Business & Finance
Bank of Japan set to raise rates to 31-year high, vow further increases
Key Points
Bank of Japan set to raise rates to 31-year high, vow further increases TOKYO, June 16 : The Bank of Japan is set to raise interest rates to a 31-year high on Tuesday, marking another landmark step in normalising monetary policy as it focuses on taming price pressures from the energy shock caused by the Iran war. The decision would mark a more aggressive approach by the BOJ in dismantling the remnants of the radical stimulus of Governor Kazuo Ueda's predecessor and another step in becoming a...
Bank of Japan set to raise rates to 31-year high, vow further increases
TOKYO, June 16 : The Bank of Japan is set to raise interest rates to a 31-year high on Tuesday, marking another landmark step in normalising monetary policy as it focuses on taming price pressures from the energy shock caused by the Iran war.
The decision would mark a more aggressive approach by the BOJ in dismantling the remnants of the radical stimulus of Governor Kazuo Ueda's predecessor and another step in becoming a more conventional central bank that prioritises fighting inflation.
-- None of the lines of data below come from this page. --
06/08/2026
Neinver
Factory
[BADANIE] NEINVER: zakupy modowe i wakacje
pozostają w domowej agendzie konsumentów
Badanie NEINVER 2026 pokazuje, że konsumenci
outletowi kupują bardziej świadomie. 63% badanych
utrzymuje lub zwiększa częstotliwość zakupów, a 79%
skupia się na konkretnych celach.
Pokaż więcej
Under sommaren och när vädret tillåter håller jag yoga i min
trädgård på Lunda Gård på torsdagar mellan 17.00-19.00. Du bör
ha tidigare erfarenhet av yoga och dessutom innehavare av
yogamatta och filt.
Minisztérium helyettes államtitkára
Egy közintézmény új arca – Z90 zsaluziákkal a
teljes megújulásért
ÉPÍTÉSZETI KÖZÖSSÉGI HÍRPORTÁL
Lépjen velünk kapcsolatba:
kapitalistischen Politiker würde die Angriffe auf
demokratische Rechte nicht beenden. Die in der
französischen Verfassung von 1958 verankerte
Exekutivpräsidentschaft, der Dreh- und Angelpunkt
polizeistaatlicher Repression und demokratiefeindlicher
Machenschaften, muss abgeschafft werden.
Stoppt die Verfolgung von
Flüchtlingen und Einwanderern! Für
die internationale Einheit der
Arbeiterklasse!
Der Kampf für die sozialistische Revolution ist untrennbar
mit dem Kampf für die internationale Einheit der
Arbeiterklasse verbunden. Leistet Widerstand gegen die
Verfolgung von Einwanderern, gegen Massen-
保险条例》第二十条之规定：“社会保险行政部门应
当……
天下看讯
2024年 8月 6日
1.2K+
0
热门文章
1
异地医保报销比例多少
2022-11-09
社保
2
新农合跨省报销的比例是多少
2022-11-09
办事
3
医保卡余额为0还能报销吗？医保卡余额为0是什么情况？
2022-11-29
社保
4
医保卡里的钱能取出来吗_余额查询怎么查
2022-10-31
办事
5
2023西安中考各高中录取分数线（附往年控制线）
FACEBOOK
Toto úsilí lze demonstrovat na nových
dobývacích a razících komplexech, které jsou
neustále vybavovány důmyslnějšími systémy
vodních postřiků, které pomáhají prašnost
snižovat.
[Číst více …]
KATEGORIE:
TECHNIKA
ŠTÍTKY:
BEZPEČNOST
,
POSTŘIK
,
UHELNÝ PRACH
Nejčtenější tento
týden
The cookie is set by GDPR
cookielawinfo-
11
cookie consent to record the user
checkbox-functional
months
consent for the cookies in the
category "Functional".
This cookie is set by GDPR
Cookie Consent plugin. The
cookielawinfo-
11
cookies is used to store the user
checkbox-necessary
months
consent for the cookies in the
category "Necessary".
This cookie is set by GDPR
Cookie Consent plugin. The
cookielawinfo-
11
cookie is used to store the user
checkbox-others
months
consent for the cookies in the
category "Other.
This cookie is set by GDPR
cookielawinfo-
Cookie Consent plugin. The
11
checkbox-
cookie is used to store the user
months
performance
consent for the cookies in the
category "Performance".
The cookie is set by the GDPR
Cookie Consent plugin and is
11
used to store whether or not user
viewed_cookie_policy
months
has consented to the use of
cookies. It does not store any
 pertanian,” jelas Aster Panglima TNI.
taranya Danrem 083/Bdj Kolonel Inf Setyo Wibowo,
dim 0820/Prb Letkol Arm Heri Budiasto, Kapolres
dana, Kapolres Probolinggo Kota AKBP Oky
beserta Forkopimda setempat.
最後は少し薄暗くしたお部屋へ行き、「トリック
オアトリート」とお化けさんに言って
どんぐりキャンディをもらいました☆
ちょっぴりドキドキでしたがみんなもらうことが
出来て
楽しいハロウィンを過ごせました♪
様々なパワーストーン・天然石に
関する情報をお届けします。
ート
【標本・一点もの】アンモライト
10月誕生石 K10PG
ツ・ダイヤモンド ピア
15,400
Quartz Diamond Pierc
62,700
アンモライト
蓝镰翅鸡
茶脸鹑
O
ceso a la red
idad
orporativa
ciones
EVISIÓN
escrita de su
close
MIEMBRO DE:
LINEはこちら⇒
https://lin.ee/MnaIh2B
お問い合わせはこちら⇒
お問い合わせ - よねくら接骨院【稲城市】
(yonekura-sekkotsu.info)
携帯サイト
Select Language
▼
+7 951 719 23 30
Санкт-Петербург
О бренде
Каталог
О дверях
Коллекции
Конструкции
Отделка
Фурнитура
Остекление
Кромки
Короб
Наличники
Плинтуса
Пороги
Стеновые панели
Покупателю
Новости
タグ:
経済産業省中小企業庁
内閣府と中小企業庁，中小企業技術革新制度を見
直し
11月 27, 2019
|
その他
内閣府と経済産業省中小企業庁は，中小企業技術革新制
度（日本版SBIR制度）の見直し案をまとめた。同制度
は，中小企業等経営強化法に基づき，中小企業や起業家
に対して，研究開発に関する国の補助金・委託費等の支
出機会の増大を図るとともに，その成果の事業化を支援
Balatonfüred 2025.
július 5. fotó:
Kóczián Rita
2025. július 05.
All eyes will be on how the peace deal between the U.S. and Iran, which could ease global inflationary pressures, affects the BOJ's communication on the pace and timing of further interest rate hikes.
Deputy Governor Shinichi Uchida will hold a press briefing after the meeting, which Ueda will miss for a two-week treatment in hospital for an infected liver cyst. Ueda will not vote, leaving the decision in the hands of eight board members - seen mostly in favour of a rate hike.
Uchida is likely to reiterate the BOJ's resolve to continue raising rates, but avoid giving explicit hints on the next rate-hike timing given lingering uncertainty over the Middle East, the central bank's former top economist Seisaku Kameda said.
"Uchida is good at communicating with constructive ambiguity. With so much uncertainty over the outlook, he will signal the BOJ's readiness to respond nimbly," Kameda said, predicting a hike in June and then another in October-December.
WEAK YEN PRESSURE
At the two-day meeting ending on Tuesday, the BOJ is widely expected to raise its short-term policy rate to 1 per cent from 0.75 per cent, taking borrowing costs to levels unseen since 1995.
The hike would be the first since December and align the BOJ with other central banks shifting towards tighter policy to combat inflation, including the European Central Bank.
The Middle East conflict has complicated the BOJ's policy path by adding inflationary pressure through higher oil costs, while hurting an economy heavily reliant on imported fuel.
The BOJ kept policy steady at its previous meeting in April but sharply revised up its price forecasts and stressed its vigilance to the risk of an inflation overshoot. Three of its nine board members proposed a hike to 1 per cent.
A flurry of hawkish BOJ signals since then have led markets to almost fully price in the chance of a June rate increase. A Reuters poll showed economists projecting the BOJ to raise rates to 1.25 per cent in the fourth quarter after a hike in June to 1 per cent.
While government subsidies have kept core consumer inflation below the BOJ's 2 per cent target, analysts expect price pressures to broaden with wholesale inflation spiking to a 3-year high of 6.3 per cent in May.
A weak yen, which pushes up import prices and broader inflation, will also keep the BOJ under pressure to stay on course for further rate hikes, analysts say.